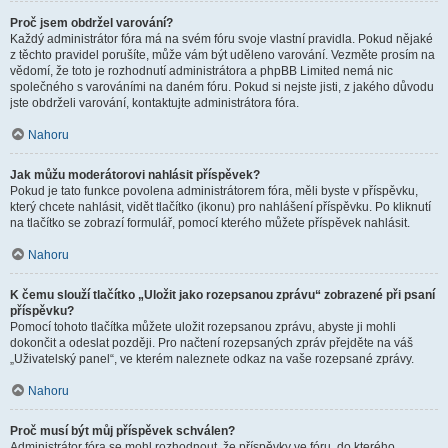
Proč jsem obdržel varování?
Každý administrátor fóra má na svém fóru svoje vlastní pravidla. Pokud nějaké
z těchto pravidel porušíte, může vám být uděleno varování. Vezměte prosím na
vědomí, že toto je rozhodnutí administrátora a phpBB Limited nemá nic
společného s varováními na daném fóru. Pokud si nejste jisti, z jakého důvodu
jste obdrželi varování, kontaktujte administrátora fóra.
Nahoru
Jak můžu moderátorovi nahlásit příspěvek?
Pokud je tato funkce povolena administrátorem fóra, měli byste v příspěvku,
který chcete nahlásit, vidět tlačítko (ikonu) pro nahlášení příspěvku. Po kliknutí
na tlačítko se zobrazí formulář, pomocí kterého můžete příspěvek nahlásit.
Nahoru
K čemu slouží tlačítko „Uložit jako rozepsanou zprávu“ zobrazené při psaní
příspěvku?
Pomocí tohoto tlačítka můžete uložit rozepsanou zprávu, abyste ji mohli
dokončit a odeslat později. Pro načtení rozepsaných zpráv přejděte na váš
„Uživatelský panel“, ve kterém naleznete odkaz na vaše rozepsané zprávy.
Nahoru
Proč musí být můj příspěvek schválen?
Administrátor fóra se mohl rozhodnout, že příspěvky ve fóru, do kterého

----

Exercise details: From the first line to the last, retype the data exactly, without images.

Solution to this task:
Proč jsem obdržel varování?
Každý administrátor fóra má na svém fóru svoje vlastní pravidla. Pokud nějaké
z těchto pravidel porušíte, může vám být uděleno varování. Vezměte prosím na
vědomí, že toto je rozhodnutí administrátora a phpBB Limited nemá nic
společného s varováními na daném fóru. Pokud si nejste jisti, z jakého důvodu
jste obdrželi varování, kontaktujte administrátora fóra.
Nahoru
Jak můžu moderátorovi nahlásit příspěvek?
Pokud je tato funkce povolena administrátorem fóra, měli byste v příspěvku,
který chcete nahlásit, vidět tlačítko (ikonu) pro nahlášení příspěvku. Po kliknutí
na tlačítko se zobrazí formulář, pomocí kterého můžete příspěvek nahlásit.
Nahoru
K čemu slouží tlačítko „Uložit jako rozepsanou zprávu“ zobrazené při psaní
příspěvku?
Pomocí tohoto tlačítka můžete uložit rozepsanou zprávu, abyste ji mohli
dokončit a odeslat později. Pro načtení rozepsaných zpráv přejděte na váš
„Uživatelský panel“, ve kterém naleznete odkaz na vaše rozepsané zprávy.
Nahoru
Proč musí být můj příspěvek schválen?
Administrátor fóra se mohl rozhodnout, že příspěvky ve fóru, do kterého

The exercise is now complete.